Data Presented at VIVA and TCT 2014 Demonstrate Safety and Effectiveness

Fremont, Calif. and Las Vegas, Nev. – Shockwave Medical, a pioneer in the treatment of peripheral and coronary vascular disease, today announced positive clinical results from DISRUPT PAD, a single-arm multicenter study evaluating the safety and utility of Lithoplasty™ balloon catheters for the treatment of peripheral artery disease, at the Vascular Interventional Advances (VIVA) Annual Conference in Las Vegas, Nev.

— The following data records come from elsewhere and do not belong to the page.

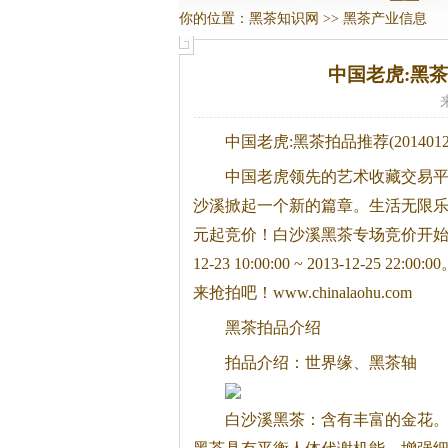
你的位置：
黑茶知识网
>>
黑茶产业信息
中国老虎:黑茶拍
中国老虎:
黑茶
拍品推荐(2014012
中国老虎领先的艺术收藏交易
沙溪掀起一个新的篇章。生活无限乐
元起竞价！白沙溪
黑茶
专场竞价开始啦
12-23 10:00:00 ~ 2013-12-25 2
来抢拍吧！www.chinalaohu.com
黑茶
拍品介绍
拍品介绍：世界缘、
黑茶
轴
白沙溪
黑茶
：含有丰富的金花。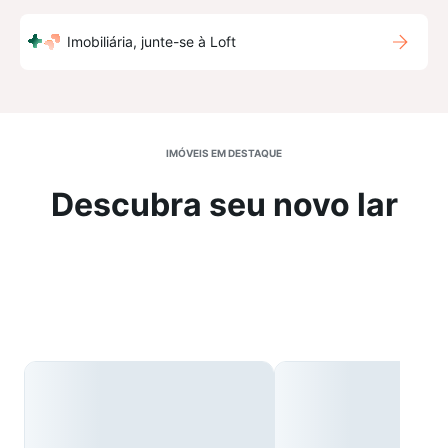
Imobiliária, junte-se à Loft
IMÓVEIS EM DESTAQUE
Descubra seu novo lar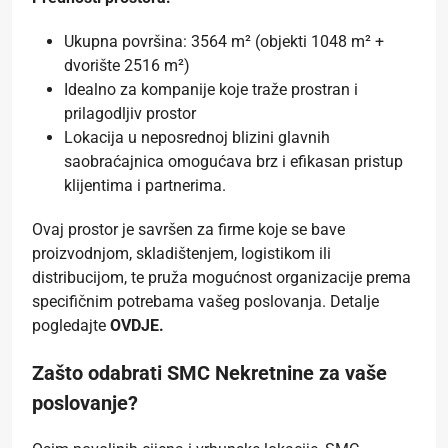
Ukupna površina: 3564 m² (objekti 1048 m² +
dvorište 2516 m²)
Idealno za kompanije koje traže prostran i
prilagodljiv prostor
Lokacija u neposrednoj blizini glavnih
saobraćajnica omogućava brz i efikasan pristup
klijentima i partnerima.
Ovaj prostor je savršen za firme koje se bave
proizvodnjom, skladištenjem, logistikom ili
distribucijom, te pruža mogućnost organizacije prema
specifičnim potrebama vašeg poslovanja. Detalje
pogledajte
OVDJE.
Zašto odabrati SMC Nekretnine za vaše
poslovanje?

In advanced vascular disease, atherosclerosis becomes calcified deep inside the vessel walls, limiting blood flow. These deposits are difficult to treat because they limit the effectiveness of current endovascular devices, making today’s interventions challenging and prone to both procedural and long-term failure. Lithoplasty is a novel balloon-based technology that utilizes integrated lithotripsy, a pulsatile mechanical energy commonly used to break up kidney stones, to disrupt both superficial and deep calcium and normalize vessel wall compliance prior to low-pressure balloon dilatation. Lithoplasty is designed to be naturally gentle to soft tissue (non-diseased portions of the vessel) while remaining hard on calcium, the tissue that limits vessel expansion and the effectiveness of current technologies.

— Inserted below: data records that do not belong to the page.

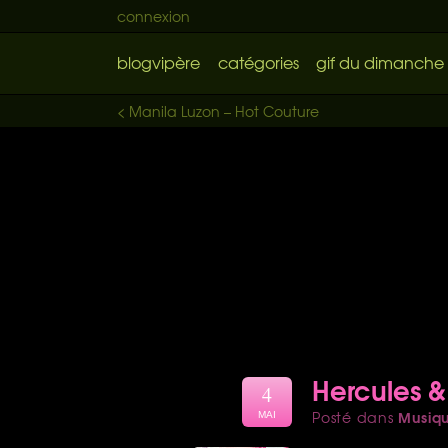
connexion
blogvipère
catégories
gif du dimanche
< Manila Luzon – Hot Couture
Hercules & 
4
Musiq
Posté dans
MAI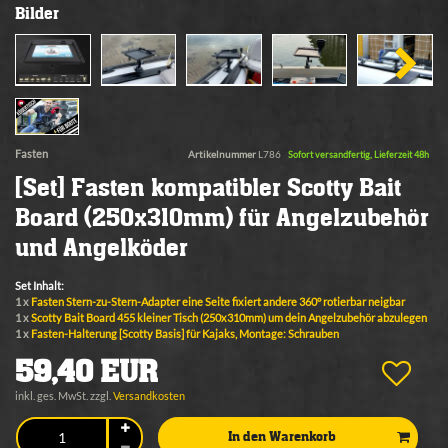
Bilder
Fasten
Artikelnummer
L786
Sofort versandfertig, Lieferzeit 48h
[Set] Fasten kompatibler Scotty Bait
Board (250x310mm) für Angelzubehör
und Angelköder
Set Inhalt:
1 x
Fasten Stern-zu-Stern-Adapter eine Seite fixiert andere 360° rotierbar neigbar
1 x
Scotty Bait Board 455 kleiner Tisch (250x310mm) um dein Angelzubehör abzulegen
1 x
Fasten-Halterung [Scotty Basis] für Kajaks, Montage: Schrauben
59,40 EUR
inkl. ges. MwSt. zzgl.
Versandkosten
In den Warenkorb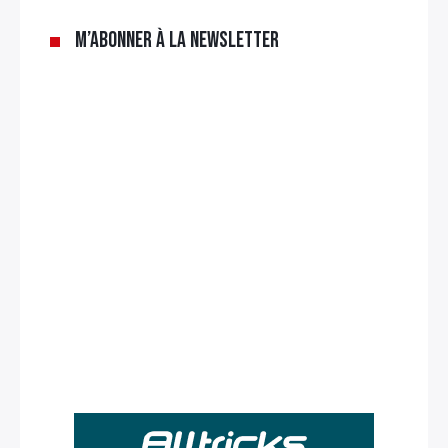
M’abonner à la newsletter
Rechercher
: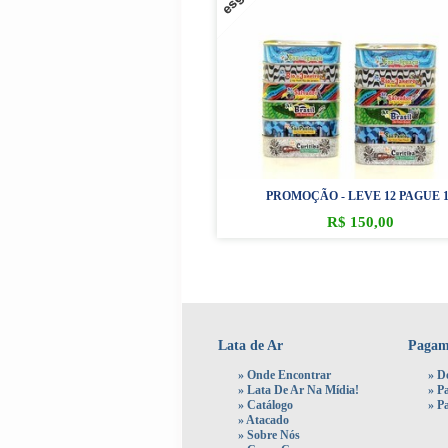
PROMOÇÃO - LEVE 12 PAGUE 1
R$
150,00
Lata de Ar
Pagam
»
Onde Encontrar
» D
»
Lata De Ar Na Mídia!
»
P
»
Catálogo
»
P
»
Atacado
»
Sobre Nós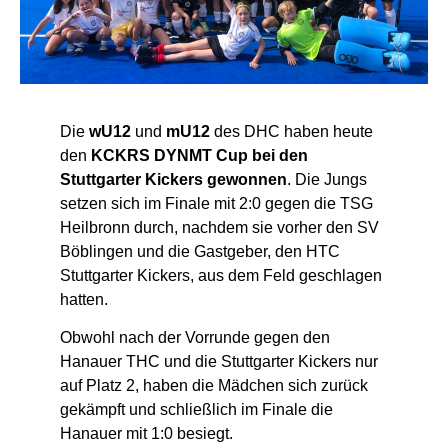
Die
wU12
und
mU12
des DHC haben heute
den
KCKRS DYNMT Cup bei den
Stuttgarter Kickers gewonnen
. Die Jungs
setzen sich im Finale mit 2:0 gegen die TSG
Heilbronn durch, nachdem sie vorher den SV
Böblingen und die Gastgeber, den HTC
Stuttgarter Kickers, aus dem Feld geschlagen
hatten.
Obwohl nach der Vorrunde gegen den
Hanauer THC und die Stuttgarter Kickers nur
auf Platz 2, haben die Mädchen sich zurück
gekämpft und schließlich im Finale die
Hanauer mit 1:0 besiegt.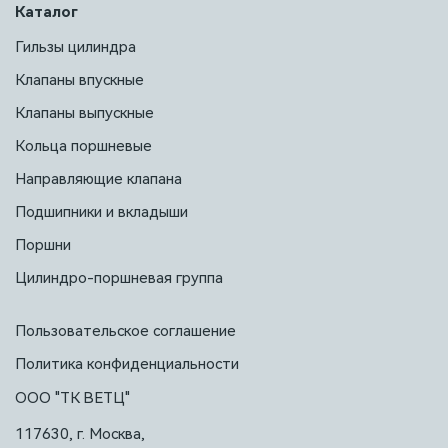
Каталог
Гильзы цилиндра
Клапаны впускные
Клапаны выпускные
Кольца поршневые
Направляющие клапана
Подшипники и вкладыши
Поршни
Цилиндро-поршневая группа
Пользовательское соглашение
Политика конфиденциальности
ООО "ТК ВЕТЦ"
117630, г. Москва,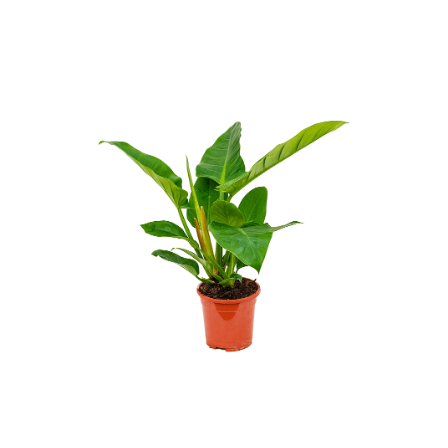
ODBORNÉ ČLÁNKY
MACHOVÉ STENY
INTERIÉROVÉ DEKORÁCIE
BLOG
NA OBJEDNÁVKU
AKCIA
NOVINKY
TEDE
SUBSTRÁTY A HNOJIVÁ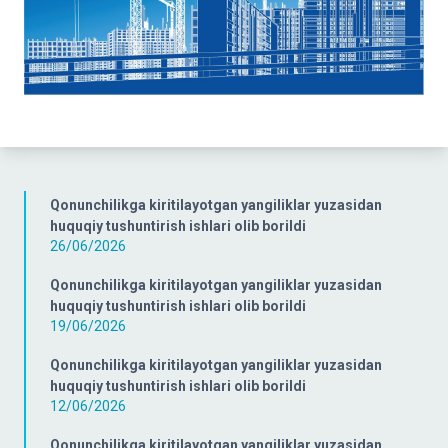
Qonunchilikga kiritilayotgan yangiliklar yuzasidan
huquqiy tushuntirish ishlari olib borildi
26/06/2026
Qonunchilikga kiritilayotgan yangiliklar yuzasidan
huquqiy tushuntirish ishlari olib borildi
19/06/2026
Qonunchilikga kiritilayotgan yangiliklar yuzasidan
huquqiy tushuntirish ishlari olib borildi
12/06/2026
Qonunchilikga kiritilayotgan yangiliklar yuzasidan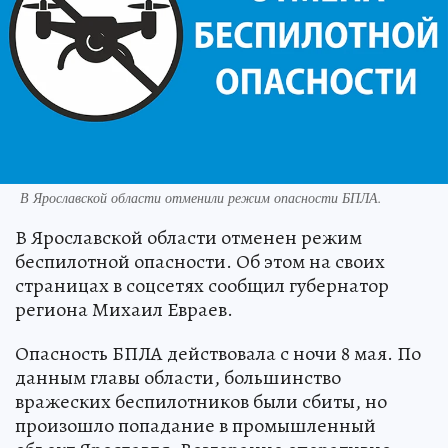
В Ярославской области отменили режим опасности БПЛА.
В Ярославской области отменен режим
беспилотной опасности. Об этом на своих
страницах в соцсетях сообщил губернатор
региона Михаил Евраев.
Опасность БПЛА действовала с ночи 8 мая. По
данным главы области, большинство
вражеских беспилотников были сбиты, но
произошло попадание в промышленный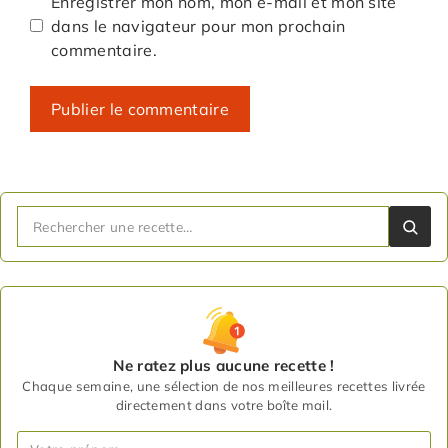
Enregistrer mon nom, mon e-mail et mon site
dans le navigateur pour mon prochain
commentaire.
Ne ratez plus aucune recette !
Chaque semaine, une sélection de nos meilleures recettes livrée
directement dans votre boîte mail.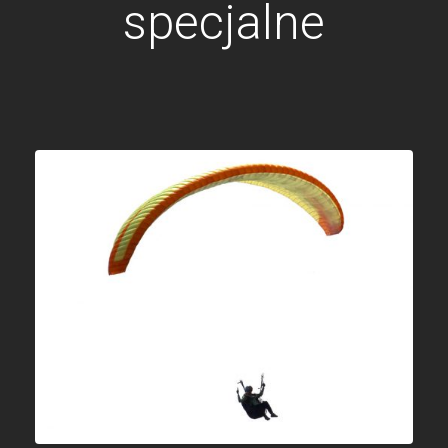
specjalne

Early clinical evaluation from 35 patients with calcified vascular stenosis of the superficial femoral artery (SFA) and popliteal artery demonstrated safe and effective dilatation of calcified stenosis with no acute failures, favorable residual stenosis, and no re-intervention out to 30 days, with no major adverse events. Primary efficacy results demonstrated 100% success, defined as ability to achieve less than 50% residual stenosis using Lithoplasty with or without adjunctive angioplasty. Device success was 87%, defined as ability to achieve less than 50% residual stenosis using Lithoplasty alone. Importantly, an average residual stenosis of 23% (initial 76%), with no difference in the ability to dilate lesions between moderate (36%) and severely (64%) calcified lesions, was noted. Thirty-day patency assessed by duplex ultrasound was 100%.

“Calcified vascular lesions remain a major impediment to modern percutaneous therapy for vascular disease,” said Marianne Brodmann, M.D., of the Medical University of Graz, Austria, principal investigator of the study, who presented the results at the conference. “The results of this trial demonstrate that, unlike current devices that treat only superficial calcium, Shockwave’s Lithoplasty system promises to be effective on all types of calcium, including deep calcium – the type known to limit vessel expansion.”

“We are excited about these excellent results, which suggest that Lithoplasty technology can address a substantial unmet clinical need in a large subset of patients with peripheral artery disease,” said Shockwave Medical CEO and co-founder Daniel Hawkins. “These results build upon the findings from our coronary First-In-Man study presented earlier this fall at the Transcatheter Cardiovascular Therapeutics (TCT) conference, which demonstrated the promise of Lithoplasty for the treatment of calcified coronary lesions. We look forward to confirming these promising findings in additional future studies, including the European multi-center DISRUPT CAD study planned for next year.”

First-In-Man Results Presented at TCT 2014

Results from the First-In-Man study of five patients with moderate to severe coronary calcification presented in September at the annual TCT conference in Washington, D.C. demonstrated safety, tolerability, deliverability, and effectiveness for Lithoplasty as a pre-treatment of calcified coronary lesions prior to stenting.

“Disruption of calcium within the vessel wall with Lithoplasty enables the use of low balloon pressures to dilate lesions and improve blood flow. This has the potential to minimize barotrauma and soft tissue vascular injury common to traditional balloons and existing endovascular technologies – an exciting breakthrough for patients with difficult-to-treat coronary calcifications, which continues to be a major problem in cardiology today,” said Todd Brinton, M.D., co-founder of Shockwave Medical and Clinical Associate Professor of Interventional Cardiology, Stanford University.